Add the Privileged Work Item Field control to a work item form.
Configure the source field, encryption key, and user access settings.
Authorized users will see decrypted values, while others will see only an access-denied message.
How It Works
The user configures a source field that contains encrypted data.
The extension encrypts and decrypts field values using AES-256 encryption for maximum security.
Access is controlled through:
User Whitelist: Specifies users who can access the data.
User Blacklist: Explicitly denies access to certain users.
Azure DevOps Group-based access control: System ID of an Azure DevOps Group of which members are permitted to view and edit the encrypted field.
The encrypted field remains protected in API responses and storage but is decrypted dynamically in the UI for authorized users.
Users who do not have access will see only an access-denied message instead of encrypted content.
Key Features
AES-256 Encryption: Uses industry-standard encryption to secure field data.
Field Encryption & Decryption: Protects sensitive data from unauthorized access.
User-Based Access Control: Restricts visibility and editing via Azure DevOps Groups, whitelist and blacklist settings.
Secure Data Storage: The data is stored in encrypted form in the database, ensuring protection even outside the UI.
Seamless Work Item Integration: Works with any standard or custom text field.
Supports Azure DevOps REST API: Ensures secure handling of work item data.
Configuration Options
Setting
Description
Source Field
The work item field containing encrypted data.
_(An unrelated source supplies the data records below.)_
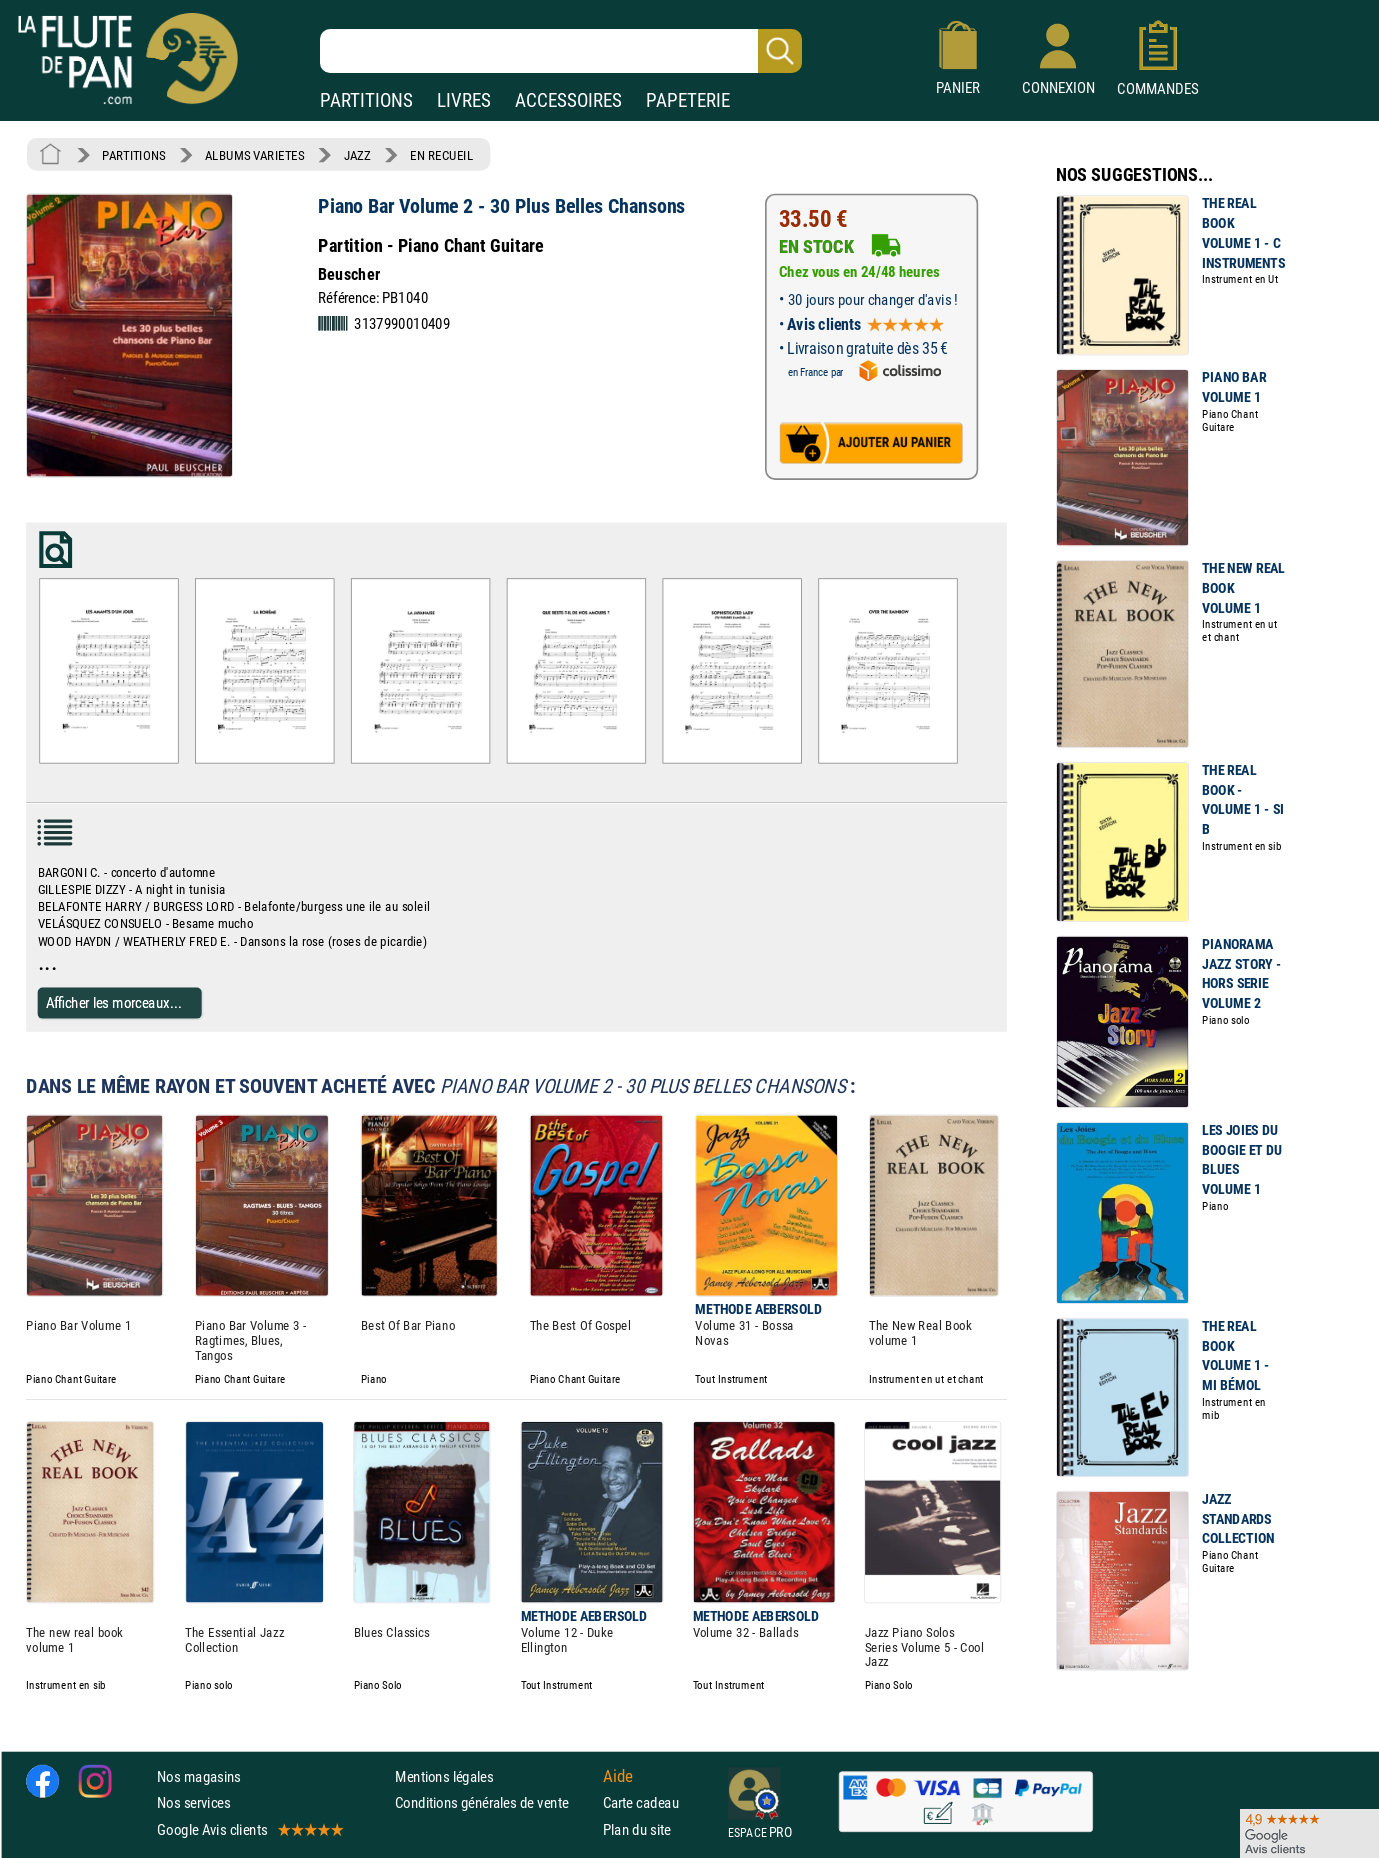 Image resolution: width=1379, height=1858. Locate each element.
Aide (618, 1776)
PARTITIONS (366, 100)
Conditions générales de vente (494, 1802)
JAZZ (357, 155)
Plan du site (637, 1828)
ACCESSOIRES (568, 100)
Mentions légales (444, 1776)
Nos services (193, 1802)
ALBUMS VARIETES (254, 155)
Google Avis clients (249, 1828)
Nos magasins (199, 1776)
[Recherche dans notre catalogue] (561, 51)
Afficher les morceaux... (114, 1002)
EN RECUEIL (441, 155)
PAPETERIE (688, 100)
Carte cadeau (641, 1802)
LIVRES (464, 100) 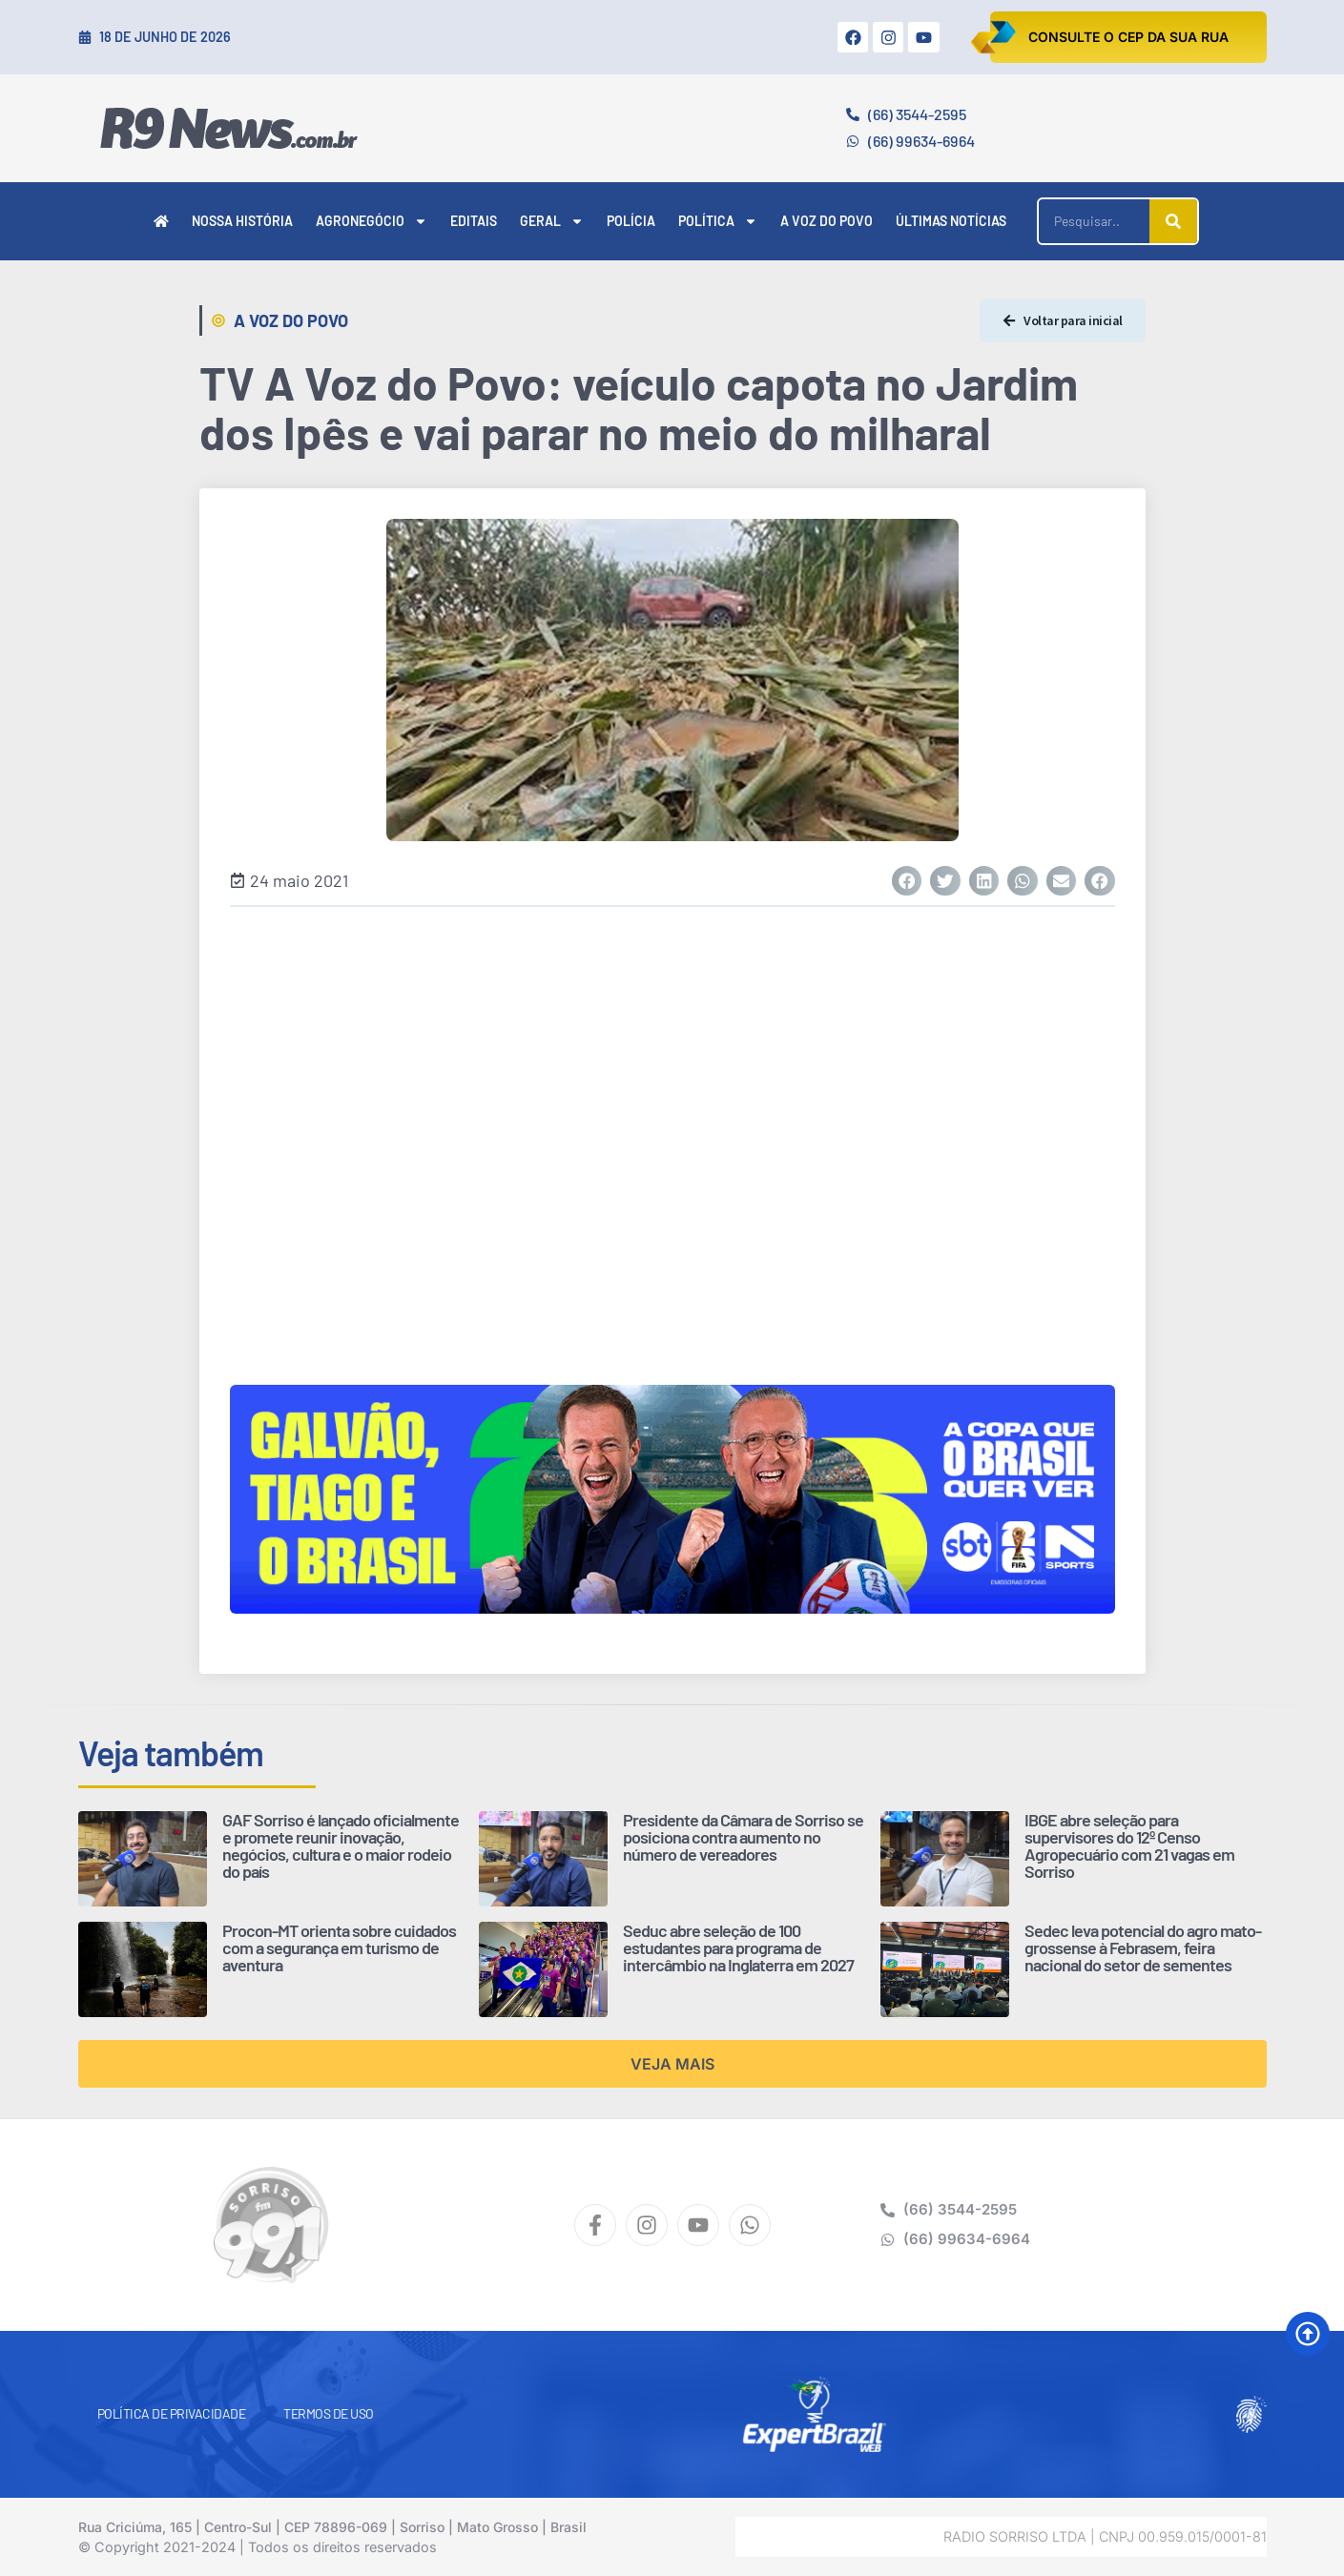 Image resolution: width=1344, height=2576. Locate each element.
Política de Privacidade (171, 2413)
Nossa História (242, 221)
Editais (473, 221)
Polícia (631, 221)
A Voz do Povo (826, 221)
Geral (552, 221)
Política (717, 221)
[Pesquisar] (1173, 221)
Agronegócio (371, 221)
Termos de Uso (328, 2413)
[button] (907, 881)
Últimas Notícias (951, 221) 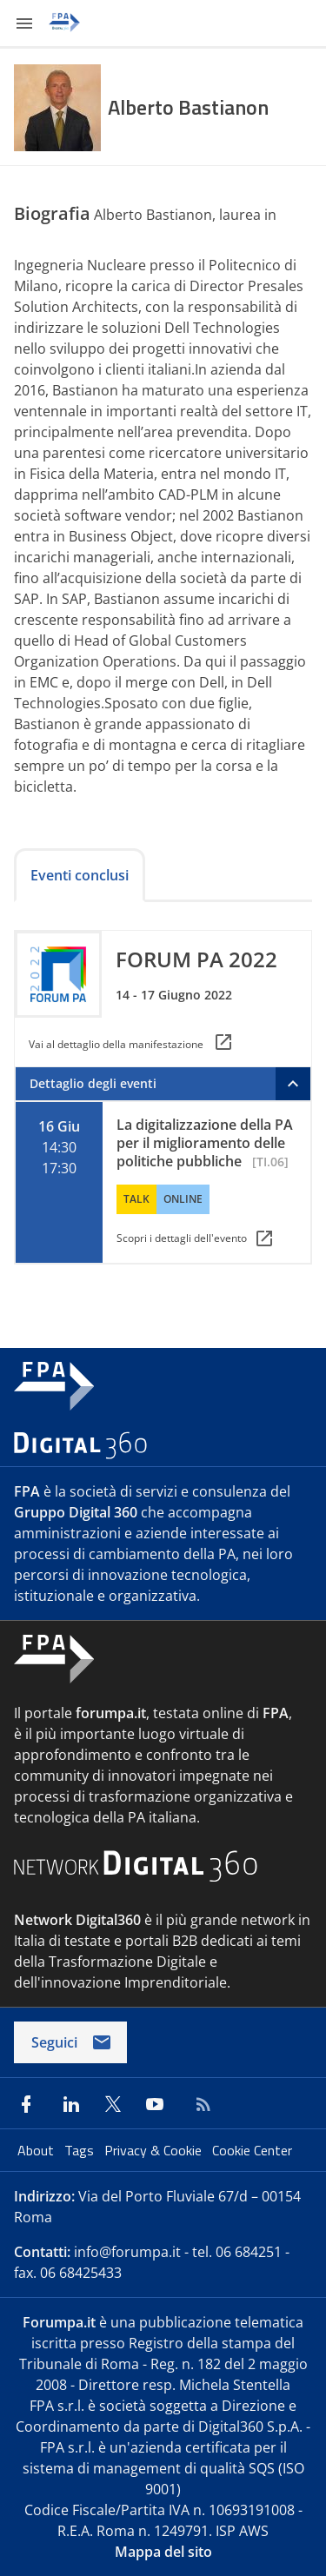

Supports standard and custom fields.
Encryption Key
A secret key used for encrypting and decrypting the field value.
User Whitelist
A list of allowed users (email addresses, separated by semicolons).
User Blacklist
A list of denied users (email addresses, separated by semicolons).
Privileged Group ID
Azure DevOps Group ID for access control.
Example Usage
Store confidential project details securely in work item fields.
Restrict access to financial, legal, or security-related information.
Ensure only specific teams can edit and view sensitive data while keeping it hidden from others.
Important Notes
The encrypted data is stored securely in the database, ensuring that it remains protected even if accessed outside the UI or API.
Users who do not have access will not see encrypted content; they will only receive an access-denied message.
To prevent corruption of the encrypted content, it is advisable to hide and/or restrict access to the source field. Unauthorized modifications to the encrypted field could result in unreadable data or errors during decryption.
It is advisable to use a multi-line text field for the source field to ensure proper storage of encrypted content. However, a single-line text field can be used for short input values.
Feedback and Issues
If you have any questions, feel free to leave them in the Q&A section. For feedback or suggestions on new functionalities, please provide them via the Ratings & Review section.
You can also always reach us via email. We appreciate your input and strive to improve the extension based on your needs!
Change Log
March, 2025 (v.1.2)
Improvements:
Simplified field references: Removed the need for full field path references (e.g., System/Custom prefix).
Now, the custom control configuration values can be specified using just the field name.
Full field references (including the System/Custom prefix) are still supported for compatibility.]
March, 2025 (v.1.1)
New Functionalities:
Added support of Azure DevOps Groups for the access control:
The members of the dedicated Azure DevOps Group can view and edit the encrypted work item field data.
The blacklist of users can be used for restricting individuals from accessing the encrypted data, even if they are members of the dedicated Azure DevOps Group.